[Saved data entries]

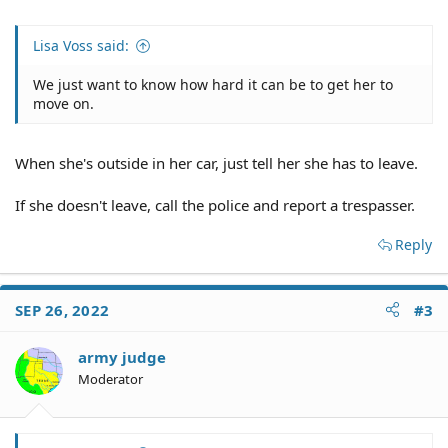
Lisa Voss said:
We just want to know how hard it can be to get her to
move on.
When she's outside in her car, just tell her she has to leave.
If she doesn't leave, call the police and report a trespasser.
Reply
SEP 26, 2022
#3
army judge
Moderator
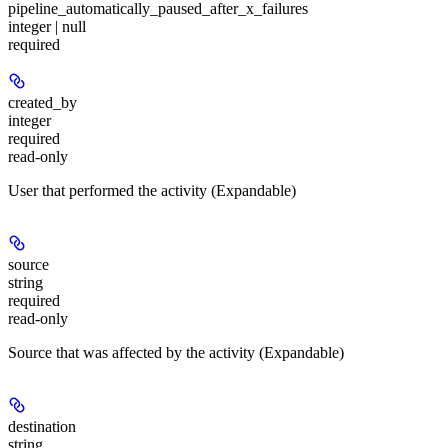
pipeline_automatically_paused_after_x_failures
integer | null
required
created_by
integer
required
read-only
User that performed the activity (Expandable)
source
string
required
read-only
Source that was affected by the activity (Expandable)
destination
string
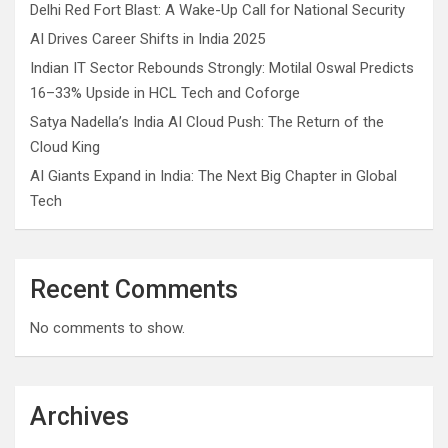
Delhi Red Fort Blast: A Wake-Up Call for National Security
AI Drives Career Shifts in India 2025
Indian IT Sector Rebounds Strongly: Motilal Oswal Predicts
16–33% Upside in HCL Tech and Coforge
Satya Nadella’s India AI Cloud Push: The Return of the
Cloud King
AI Giants Expand in India: The Next Big Chapter in Global
Tech
Recent Comments
No comments to show.
Archives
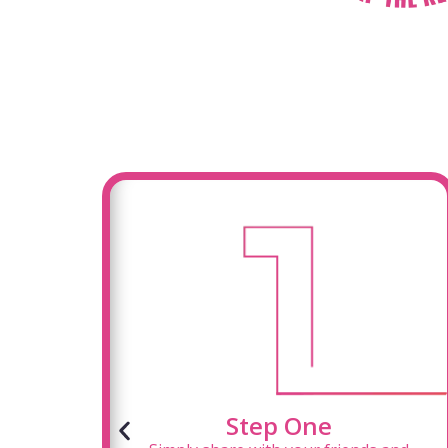
Step One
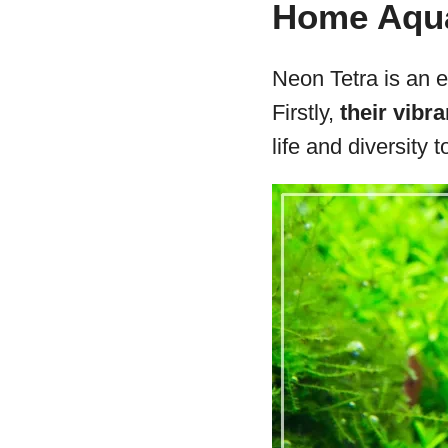
Home Aqu
Neon Tetra is an e
Firstly,
their vibra
life and diversity 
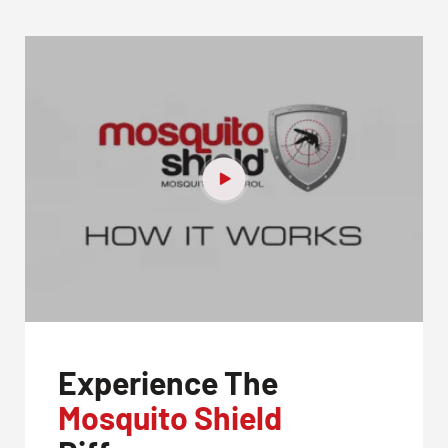
Experience The
Mosquito Shield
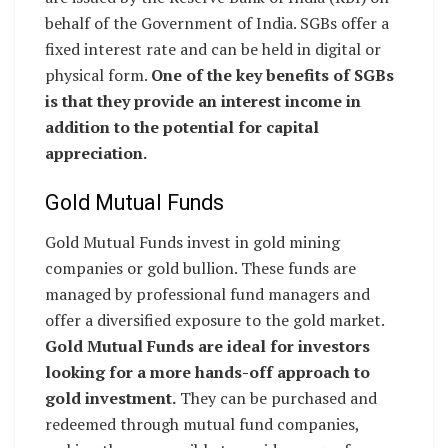
behalf of the Government of India. SGBs offer a
fixed interest rate and can be held in digital or
physical form.
One of the key benefits of SGBs
is that they provide an interest income in
addition to the potential for capital
appreciation.
Gold Mutual Funds
Gold Mutual Funds invest in gold mining
companies or gold bullion. These funds are
managed by professional fund managers and
offer a diversified exposure to the gold market.
Gold Mutual Funds are ideal for investors
looking for a more hands-off approach to
gold investment.
They can be purchased and
redeemed through mutual fund companies,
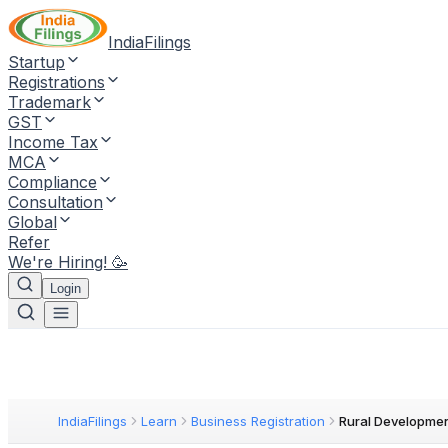
IndiaFilings
Startup
Registrations
Trademark
GST
Income Tax
MCA
Compliance
Consultation
Global
Refer
We're Hiring! 🥳
Login
IndiaFilings
Learn
Business Registration
Rural Developme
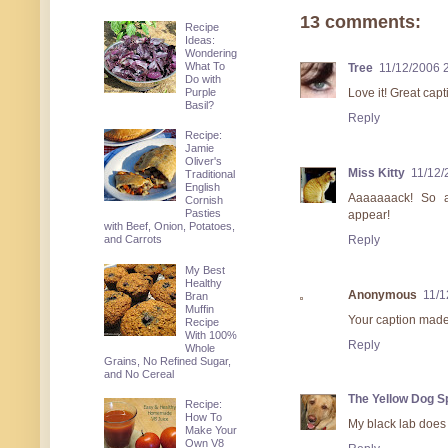
13 comments:
Recipe
Ideas:
Wondering
What To
Tree
11/12/2006 
Do with
Purple
Love it! Great capt
Basil?
Reply
Recipe:
Jamie
Oliver's
Miss Kitty
11/12/
Traditional
English
Aaaaaaack! So a
Cornish
Pasties
appear!
with Beef, Onion, Potatoes,
Reply
and Carrots
My Best
Healthy
Anonymous
11/1
Bran
Muffin
Your caption made
Recipe
With 100%
Reply
Whole
Grains, No Refined Sugar,
and No Cereal
The Yellow Dog 
Recipe:
How To
My black lab does 
Make Your
Own V8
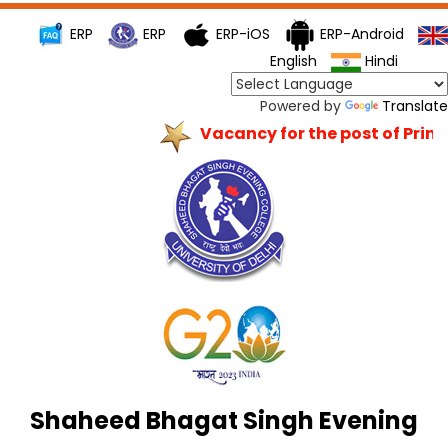
ERP
ERP
ERP-iOS
ERP-Android
English
Hindi
Powered by
Translate
Vacancy for the post of Princi
Shaheed Bhagat Singh Evening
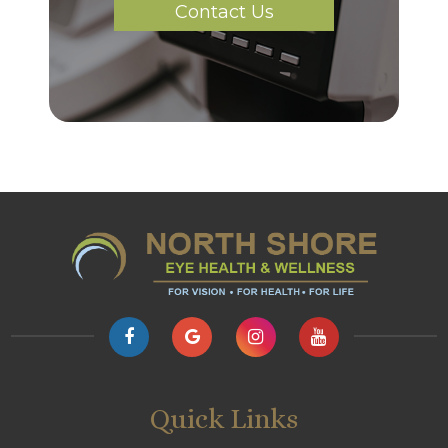
Contact Us
Quick Links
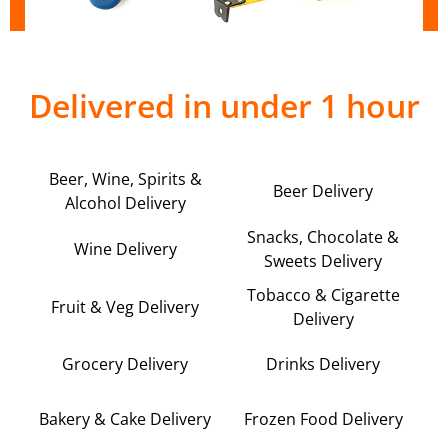
Delivered in under 1 hour
Beer, Wine, Spirits &
Beer Delivery
Alcohol Delivery
Snacks, Chocolate &
Wine Delivery
Sweets Delivery
Tobacco & Cigarette
Fruit & Veg Delivery
Delivery
Grocery Delivery
Drinks Delivery
Bakery & Cake Delivery
Frozen Food Delivery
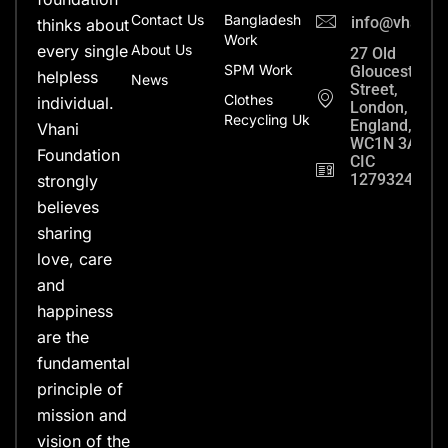
Contact Us
Bangladesh
info@vhanifo
thinks about
Work
every single
About Us
27 Old
SPM Work
Gloucester
helpless
News
Street,
Clothes
individual.
London,
Recycling Uk
England,
Vhani
WC1N 3AX
Foundation
CIC
12793248
strongly
believes
sharing
love, care
and
happiness
are the
fundamental
principle of
mission and
vision of the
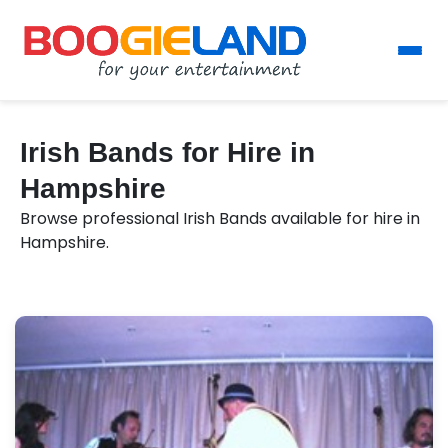
Irish Bands for Hire in
Hampshire
Browse professional Irish Bands available for hire in
Hampshire.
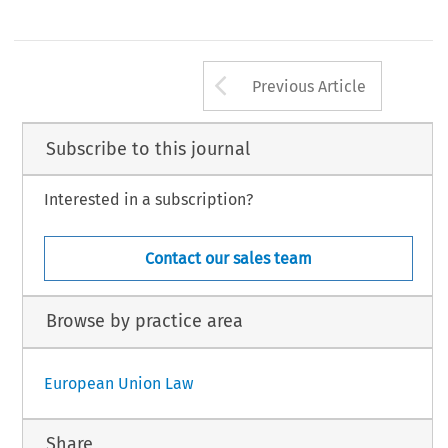
Arrow button us
Previous Article
Subscribe to this journal
Interested in a subscription?
Contact our sales team
Browse by practice area
European Union Law
Share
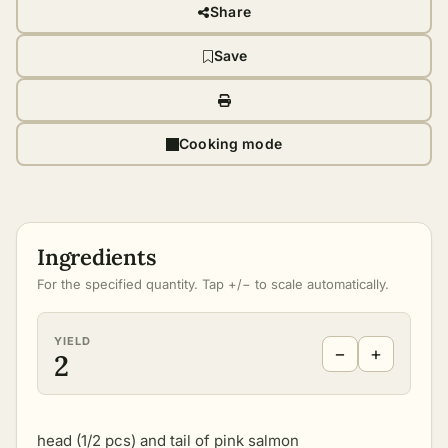
Share
Save
Cooking mode
Ingredients
For the specified quantity. Tap +/− to scale automatically.
YIELD
−
+
2
head (1/2 pcs) and tail of pink salmon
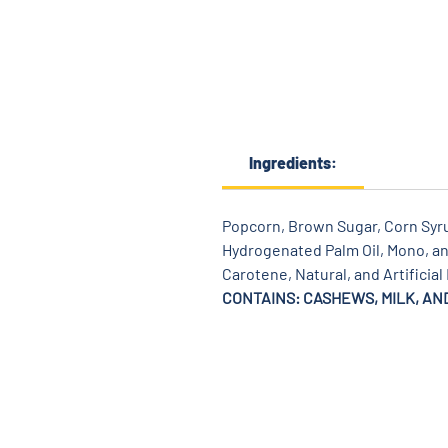
Ingredients:
Popcorn, Brown Sugar, Corn Syrup
Hydrogenated Palm Oil, Mono, and
Carotene, Natural, and Artificial
CONTAINS: CASHEWS, MILK, AN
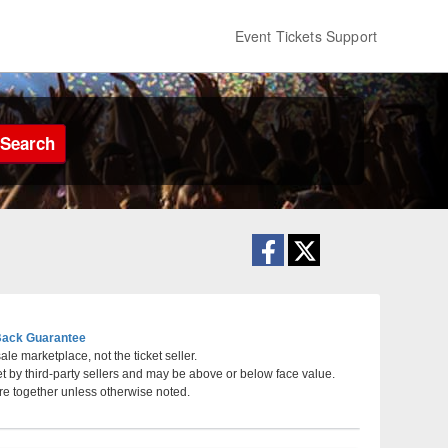
Event Tickets Support
Search
ack Guarantee
le marketplace, not the ticket seller.
et by third-party sellers and may be above or below face value.
a, Phoenix, AZ
re together unless otherwise noted.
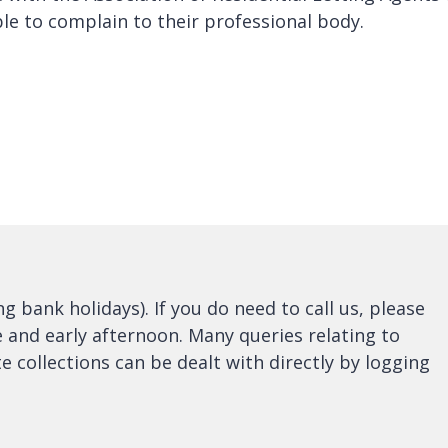
le to complain to their professional body.
bank holidays). If you do need to call us, please
e and early afternoon. Many queries relating to
e collections can be dealt with directly by logging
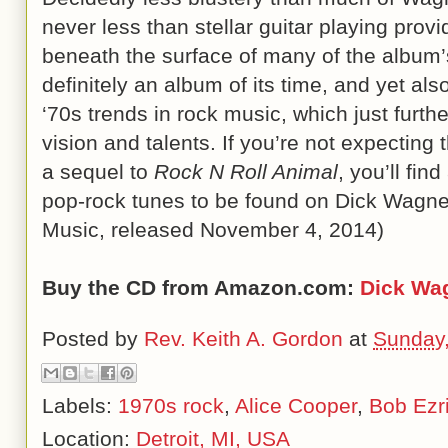
never less than stellar guitar playing prov
beneath the surface of many of the album
definitely an album of its time, and yet als
‘70s trends in rock music, which just furt
vision and talents. If you’re not expecting
a sequel to
Rock N Roll Animal
, you’ll fin
pop-rock tunes to be found on Dick Wagne
Music, released November 4, 2014)
Buy the CD from Amazon.com:
Dick Wa
Posted by
Rev. Keith A. Gordon
at
Sunday,
Labels:
1970s rock
,
Alice Cooper
,
Bob Ezr
Location:
Detroit, MI, USA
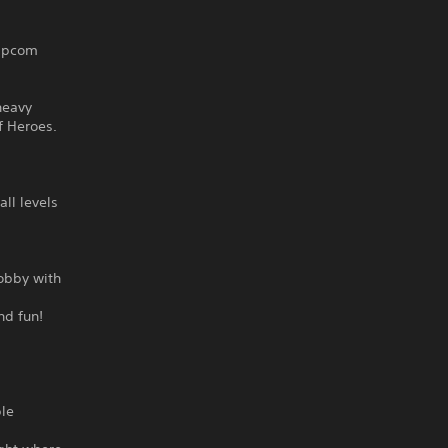
Capcom
heavy
f Heroes.
all levels
lobby with
nd fun!
ble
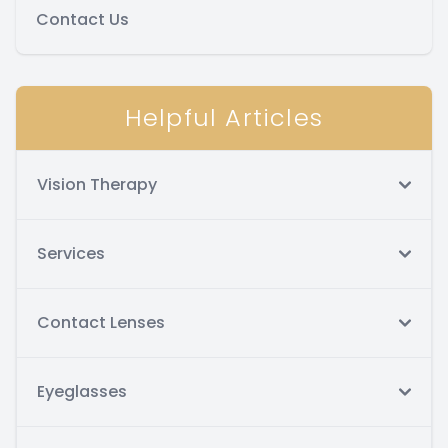
Contact Us
Helpful Articles
Vision Therapy
Services
Contact Lenses
Eyeglasses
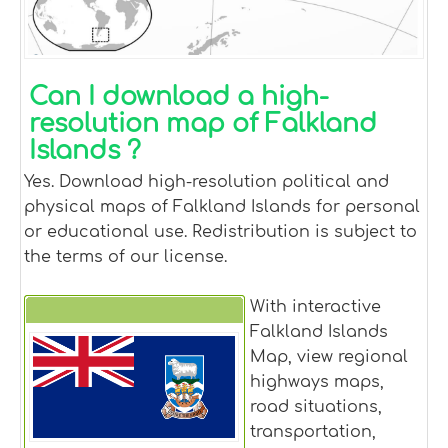
Can I download a high-
resolution map of Falkland
Islands ?
Yes. Download high-resolution political and
physical maps of Falkland Islands for personal
or educational use. Redistribution is subject to
the terms of our license.
With interactive
Falkland Islands
Falkland Islands
Map, view regional
highways maps,
road situations,
transportation,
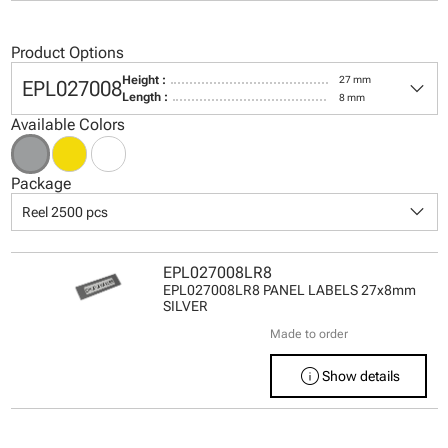
Product Options
keyboard_arrow_down
Height :
27 mm
EPL027008
Length :
8 mm
Available Colors
Package
keyboard_arrow_down
Reel 2500 pcs
EPL027008LR8
EPL027008LR8 PANEL LABELS 27x8mm
SILVER
Made to order
info
Show details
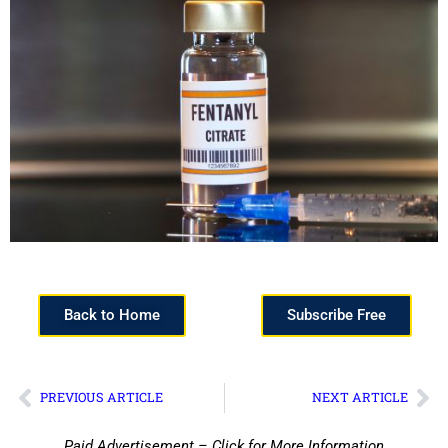
Back to Home
Subscribe Free
PREVIOUS ARTICLE
NEXT ARTICLE
Paid Advertisement – Click for More Information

ASSIGNED TASK ::
Figure out how many lines above hold "Irish", then give that number alone.

RESPONSE AREA ::
2